Dona Carmen sempre estava acompanhada de uma estudante de Pedagogia, cuja tarefa era auxiliá-la. A doença neurodegenerativa e a locomoção limitada exigiam atenção permanente. A sua participação nas atividades da UNATI era de praxe, pois ela sempre estava presente, seja na Oficina de Memória ou nas rodas de conversa que ocorriam — e ocorrem — toda as terças-feiras, às 14h.

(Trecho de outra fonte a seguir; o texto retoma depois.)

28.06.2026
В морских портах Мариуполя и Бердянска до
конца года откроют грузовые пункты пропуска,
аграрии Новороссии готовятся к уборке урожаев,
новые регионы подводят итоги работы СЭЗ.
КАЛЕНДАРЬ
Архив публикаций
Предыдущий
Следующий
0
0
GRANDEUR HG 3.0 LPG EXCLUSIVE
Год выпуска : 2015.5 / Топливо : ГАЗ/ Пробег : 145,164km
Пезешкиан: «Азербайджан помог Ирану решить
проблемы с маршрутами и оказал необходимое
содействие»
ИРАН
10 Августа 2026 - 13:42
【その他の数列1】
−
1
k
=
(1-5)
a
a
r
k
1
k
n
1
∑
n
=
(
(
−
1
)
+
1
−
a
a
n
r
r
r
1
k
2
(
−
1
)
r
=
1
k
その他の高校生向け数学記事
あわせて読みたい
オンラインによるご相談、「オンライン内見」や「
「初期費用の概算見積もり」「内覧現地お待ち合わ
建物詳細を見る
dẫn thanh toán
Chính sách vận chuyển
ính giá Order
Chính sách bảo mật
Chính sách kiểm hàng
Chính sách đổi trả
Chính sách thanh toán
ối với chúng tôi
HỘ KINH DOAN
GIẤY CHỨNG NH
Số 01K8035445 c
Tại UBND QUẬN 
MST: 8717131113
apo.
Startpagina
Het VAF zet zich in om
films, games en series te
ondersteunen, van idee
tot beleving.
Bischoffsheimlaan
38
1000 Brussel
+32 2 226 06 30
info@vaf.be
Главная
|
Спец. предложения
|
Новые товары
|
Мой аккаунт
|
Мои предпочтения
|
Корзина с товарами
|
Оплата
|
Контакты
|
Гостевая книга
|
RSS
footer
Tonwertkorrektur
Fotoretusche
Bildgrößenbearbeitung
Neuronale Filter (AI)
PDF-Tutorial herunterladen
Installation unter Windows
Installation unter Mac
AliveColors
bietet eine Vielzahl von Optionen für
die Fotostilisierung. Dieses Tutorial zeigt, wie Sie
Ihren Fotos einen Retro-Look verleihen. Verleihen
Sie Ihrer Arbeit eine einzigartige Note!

Naquela tarde nublada de terça-feira, Dona Carmen parecia insegura com a ideia de
desenhar, então começava a questionar Maria Irene sobre a atividade e a arte. Por causa da doença, ela havia se esquecido do nome da professora e de algumas características da atividade. Porém, depois de ser estimulada pela professora, por outras participantes e alunos de Jornalismo integrantes do projeto, Dona Carmen começou a desenhar.
Não daria para imaginar o que ela desenharia, muito menos pensar quais significados poderiam ter o seu desenho. Em poucos minutos, contudo, sua arte ganhou vida, formas, traços e cores. Enquanto a casa surgida no desenho tomava forma, as roupas coloridas e os rostos, que um dia foram tão vívidos ao olhar, conquistaram fisionomias.
Dona Carmen poderia esquecer-se de nomes, funções ou até mesmo acontecimentos recentes, mas, naquele dia, lembrou-se do que aconteceu há mais de 50 anos: o dia em que se mudou com o marido para a casa nova. Com aqueles traços, não apenas materializou lapsos de memórias, como descreveu verbal e artisticamente tudo o que aconteceu. O marido usava as mesmas roupas e a casa rabiscada no papel era parecida com a casa original. E o mais impactante: as lágrimas que lhe escaparam eram genuínas. A emoção que tomou conta dela expandiu para todo o ambiente.
Desenho e pintura — formas de expressão artísticas — podem ser eficazes para
estimular a memória e tratar pacientes com Alzheimer. A interação social, a expressão emocional, a estimulação da cognição e a memória são características que a arte pode apresentar. Esses são apontamentos da psicóloga e doutoranda em Psicologia Clínica pela Universidade de São Paulo (USP), Erika Rodrigues Colombo, feitos para o Jornal da USP: “Arteterapia produz efeitos positivos no tratamento de doenças mentais e físicas”.
Dona Carmen pode ter se esquecido do nome Maria Irene, professora que ela encontrou em diversas terças-feiras. No entanto, naquele dia, na aula ministrada pela professora, ela desenhou traços de uma vida, emocionando professores, participantes, alunos e a todos que conheceram a sua história.
(Reportagem produzida por Cauã Ferranti, sob supervisão do professor Reinaldo Zanard, para a disciplina de Assessoria de Imprensa).